■ WHAT IS EXPECTED
Omit every picture and return the rest of the data unaltered.

■ WORKING DATA

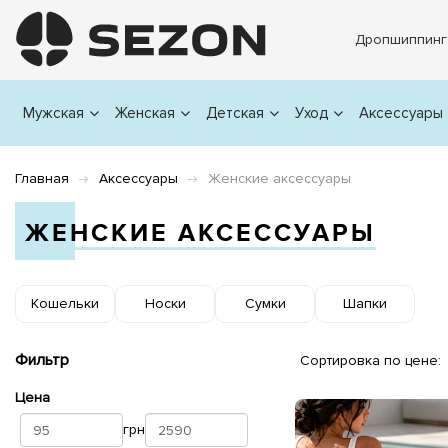
Дропшиппинг
Мужская
Женская
Детская
Уход
Аксессуары
Главная
Аксессуары
Женские аксессуары
ЖЕНСКИЕ АКСЕССУАРЫ
Кошельки
Носки
Сумки
Шапки
Фильтр
Сортировка по цене:
Цена
грн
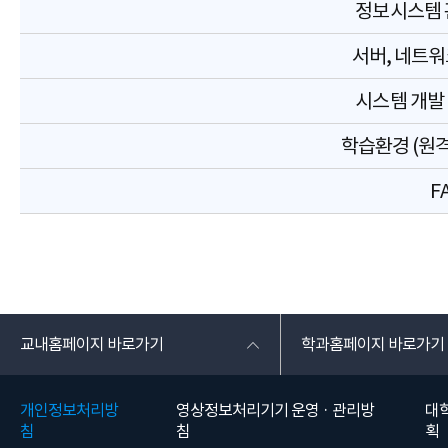
정보시스템 
서버, 네트워
시스템 개발
학습환경 (원격
F
교내홈페이지 바로가기
학과홈페이지 바로가기
개인정보처리방
영상정보처리기기 운영 · 관리방
대
침
침
획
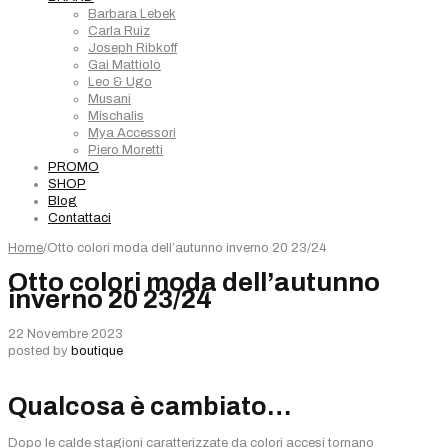
Barbara Lebek
Carla Ruiz
Joseph Ribkoff
Gai Mattiolo
Leo & Ugo
Musani
Mischalis
Mya Accessori
Piero Moretti
PROMO
SHOP
Blog
Contattaci
Home
/
Otto colori moda dell’autunno inverno 20 23/24
Otto colori moda dell’autunno
inverno 20 23/24
22 Novembre 2023
posted by
boutique
Qualcosa è cambiato…
Dopo le calde stagioni caratterizzate da colori accesi tornano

■ ANSWER TO THE PROBLEM
Дропшиппинг
Мужская
Женская
Детская
Уход
Аксессуары
Главная
Аксессуары
Женские аксессуары
ЖЕНСКИЕ АКСЕССУАРЫ
Кошельки
Носки
Сумки
Шапки
Фильтр
Сортировка по цене:
Цена
грн
정보시스템 
서버, 네트워
시스템 개발
학습환경 (원격
F
교내홈페이지 바로가기
학과홈페이지 바로가기
개인정보처리방
영상정보처리기기 운영 · 관리방
대
침
침
획
Barbara Lebek
Carla Ruiz
Joseph Ribkoff
Gai Mattiolo
Leo & Ugo
Musani
Mischalis
Mya Accessori
Piero Moretti
PROMO
SHOP
Blog
Contattaci
Home
/
Otto colori moda dell’autunno inverno 20 23/24
Otto colori moda dell’autunno
inverno 20 23/24
22 Novembre 2023
posted by
boutique
Qualcosa è cambiato…
Dopo le calde stagioni caratterizzate da colori accesi tornano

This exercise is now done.